Riveting offers many benefits for sheet metal assembly:
Durability and Strength - Rivets form a strong mechanical connection that has excellent resistance to vibration and shock loads. The rivet head distributes force over a larger area than other fasteners like screws.
Ease of Installation - Riveting is generally quick and easy to install with either manual or pneumatic rivet guns. It does not require threading or tapping holes like screws. Minimal access space is needed on one side.
Disassembly and Reuse - Rivets allow nondestructive disassembly for maintenance or repair. The rivets can be sheared off and replaced while reusing the existing holes. Other fasteners often damage threads during removal.
Appearance - Countersunk rivets provide a smooth finished surface. Rivet heads can be painted to match surrounding materials. The smooth surface resists dirt collection.
Rivet Types and Materials
There are two main categories of rivets: blind and solid. Blind rivets can be installed where access is only available from one side. Solid rivets require access to both sides of the assembly.
Common rivet materials include:
- Aluminum - Lightweight and moderately strong. Used for aircraft and transportation applications.
- Steel - Strong and durable but heavier than aluminum. Used for heavy machinery and structural applications.
- Monel - Corrosion resistant nickel alloy used in marine and chemical environments.
- Copper - Used for electrical conductivity in bus bars and switchgear.
- Stainless steel - Very corrosion resistant for use outdoors and in water.
Riveted Joint Design
Proper design is critical for a strong riveted joint. Some key factors include:
- Rivet diameter - Should match the sheet material thickness. Larger diameters increase shear strength.
- Hole diameter - Precision drilling avoids loose fit which reduces strength. Typically 1-2 thousandths over rivet diameter.
- Edge distance - Minimum spacing from rivet center to sheet edge. Prevents edge tearing.
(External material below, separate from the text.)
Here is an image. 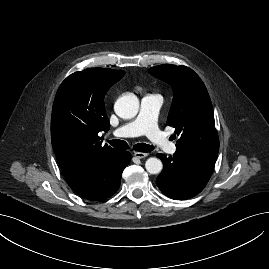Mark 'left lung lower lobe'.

- Pitch - Spacing between rivet centers in a row. Pitch determines joint flexibility.
- Row spacing - Distance between parallel rows of rivets. Staggered rows are recommended.
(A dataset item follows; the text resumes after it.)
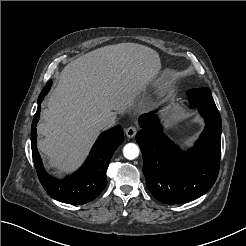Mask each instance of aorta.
I'll return each instance as SVG.
<instances>
[{"label":"aorta","instance_id":"762f6f07","mask_svg":"<svg viewBox=\"0 0 246 246\" xmlns=\"http://www.w3.org/2000/svg\"><path fill=\"white\" fill-rule=\"evenodd\" d=\"M139 147L134 143H128L123 148V155L126 159L133 160L139 155Z\"/></svg>","mask_w":246,"mask_h":246}]
</instances>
- Number of rivets - More rivets spread force over larger area and provide redundancy.
Riveting Process
There are several techniques used for riveting sheet metal:
Hand Riveting
The traditional method uses simple hand tools. A pneumatic bucking bar is held against the back side while the rivet gun head is formed on the front side. Hand tools require access to both sides which limits applications. Best suited for prototype and low volume production.
Self-Piercing Riveting
Blind rivets that do not require back side access. As the rivet is driven into the top sheet, the pressure causes the bottom sheet to deform, filling the rivet grooves to form a interlock. Common for automotive panels. Requires precision thickness matching.
Impact Riveting
A rivet gun with an integrated hammering function helps drive rivets into hard materials. The hammering action deforms the materials around the rivet to form a tight joint without bucking bar support. Used where back side access is restricted.
Orbital Riveting
A high speed automated process using a hydraulically driven head that orbits around the axis of the rivet, while exerting downward pressure to form the head. Produces consistent high quality results at fast rates for manufacturing.
Automated Riveting
Robotic automation with precision rivet feeding, drilling and driving allows high volume production. Automation ensures repeatability and quality while reducing labor costs. Integrates inspection systems and data collection.
Rivet Setting Force
Sufficient force must be applied to properly form the rivet head and deform the shank. Manual squeezers typically apply 5,000-15,000 lbs force. Pneumatic rivet guns supply up to 4,000 lbs. Larger shop riveters may exceed 50,000 lbs of force. Force is adjusted to the rivet diameter and material.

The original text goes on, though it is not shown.